[[ Provided material, beginning ]]

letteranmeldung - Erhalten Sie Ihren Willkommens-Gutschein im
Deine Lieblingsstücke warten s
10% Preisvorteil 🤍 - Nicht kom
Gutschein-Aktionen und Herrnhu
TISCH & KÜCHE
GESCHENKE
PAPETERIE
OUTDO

[[ Provided material, end ]]

| Brief |
Repeat the material above in full, exactly as it stands.

| Solution to the problem |
letteranmeldung - Erhalten Sie Ihren Willkommens-Gutschein im
Deine Lieblingsstücke warten s
10% Preisvorteil 🤍 - Nicht kom
Gutschein-Aktionen und Herrnhu
TISCH & KÜCHE
GESCHENKE
PAPETERIE
OUTDO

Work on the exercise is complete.